Making sure that Baker had another black player to room with, the Cubs brought up Ernie Banks with Baker at the end of the 1953 season. An injury to Baker, already 28 years old, gave 22-year-old Banks the honor of being the Cubs' first black player. Banks, forever immortalized as "Mr. Cub," won two Most Valuable Player awards, was elected to baseball's Hall of Fame and became one of the most beloved personalities in Chicago and in sports. He transcended racial barriers.

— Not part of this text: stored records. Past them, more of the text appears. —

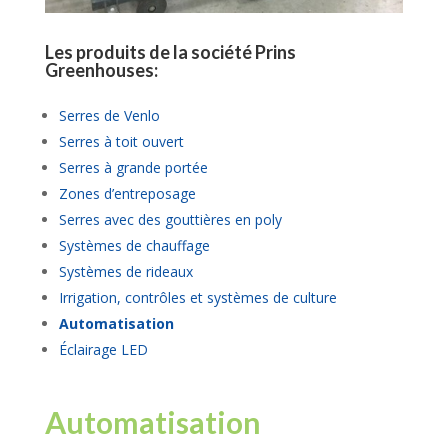
Les produits de la société Prins
Greenhouses:
Serres de Venlo
Serres à toit ouvert
Serres à grande portée
Zones d’entreposage
Serres avec des gouttières en poly
Systèmes de chauffage
Systèmes de rideaux
Irrigation, contrôles et systèmes de culture
Automatisation
Éclairage LED
Automatisation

The Cubs have had a wealth of outstanding black players. If you were to assemble an all-African-American team for the Cubs, Banks (unless Russell turns in a Hall-of-Fame career, too) is the starting shortstop. Batting champion Bill Madlock is at third base, with Baker at second and Derrek Lee at first. The outfield is anchored by Hall-of-Famers Billy Williams in left and Andre Dawson in right, with Fowler playing center. The starting pitcher is Fergie Jenkins, another Hall-of-Famer, with Lee Smith as the relief pitcher. They'd probably be managed by Dusty Baker. But that Cubs team would have a hole at catcher. Even though the Cubs have had a variety of good catchers from Venezuela, Puerto Rico and the Dominican Republic, the team has never had a black catcher.

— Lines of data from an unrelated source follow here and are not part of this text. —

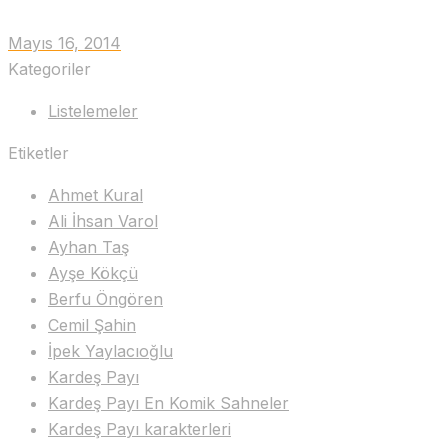
Mayıs 16, 2014
Kategoriler
Listelemeler
Etiketler
Ahmet Kural
Ali İhsan Varol
Ayhan Taş
Ayşe Kökçü
Berfu Öngören
Cemil Şahin
İpek Yaylacıoğlu
Kardeş Payı
Kardeş Payı En Komik Sahneler
Kardeş Payı karakterleri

All of baseball is short on black catchers and pitchers these days. Fewer than 8 percent of players in the MLB identify as African-American, and none is a starting catcher. Only 3 percent of MLB pitchers identify as black, according to a study last year by USA Today.

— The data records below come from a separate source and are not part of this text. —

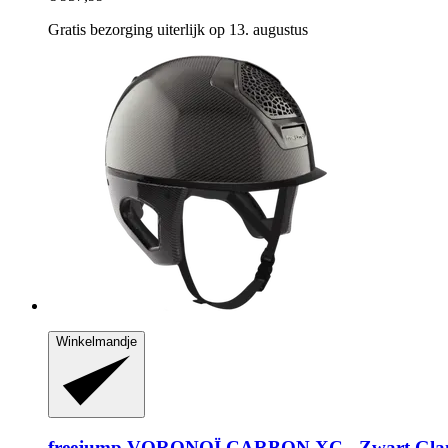
Gratis bezorging uiterlijk op 13. augustus
Winkelmandje
freejump
VORONOÏ CARBON XC -​ Zwart Gla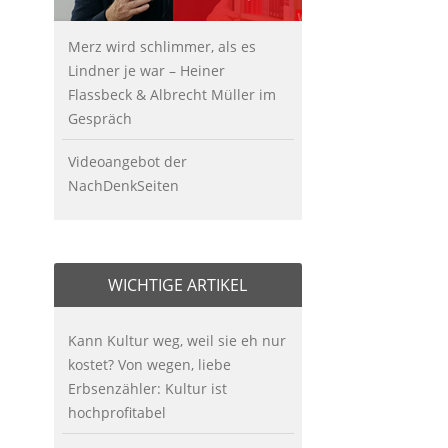
Merz wird schlimmer, als es
Lindner je war – Heiner
Flassbeck & Albrecht Müller im
Gespräch
Videoangebot der
NachDenkSeiten
WICHTIGE ARTIKEL
Kann Kultur weg, weil sie eh nur
kostet? Von wegen, liebe
Erbsenzähler: Kultur ist
hochprofitabel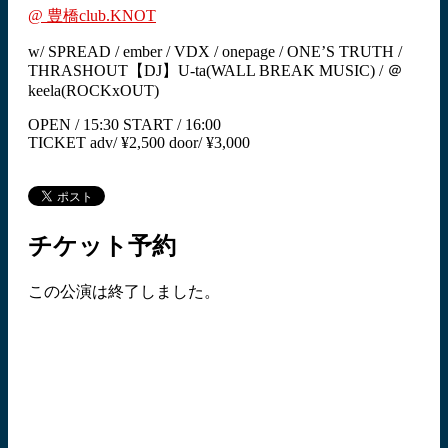
@ 豊橋club.KNOT
w/ SPREAD / ember / VDX / onepage / ONE’S TRUTH /
THRASHOUT【DJ】U-ta(WALL BREAK MUSIC) / ＠
keela(ROCKxOUT)
OPEN / 15:30 START / 16:00
TICKET adv/ ¥2,500 door/ ¥3,000
チケット予約
この公演は終了しました。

Who knows? Maybe seeing the Cubs' black players and legends shaking hands with a black president on Martin Luther King Day might inspire future African-American catchers, pitchers, ballplayers and presidents.
Championship quips"Do know that among Sox fans I am the Cubs' No. 1 fan."
President Obama on wearing the Cubs jerseys he was given
"That was the best sports ceremony ever."
Cubs chairman Tom Ricketts
"She remembers coming home from school and her dad would be watching the Cubs game, and the bond in the family and the meaning that the Cubs had for her in terms of a connection with her father and why it meant to much to her. I almost choked up listening to her. It spoke to how people feel about this organization."
President Obama on the First Lady's allegiance to the Cubs
"You could tell this visit had a lot of personal meaning to them. She was really moved by the championship, and it was a great moment for all of us."
Cubs president Theo Epstein on the President and First Lady
"I've made a lot of promises.… Even I was not crazy enough to suggest that during these eight years we'd see the Cubs win a World Series."
"It's a powerful moment, a very humbling moment."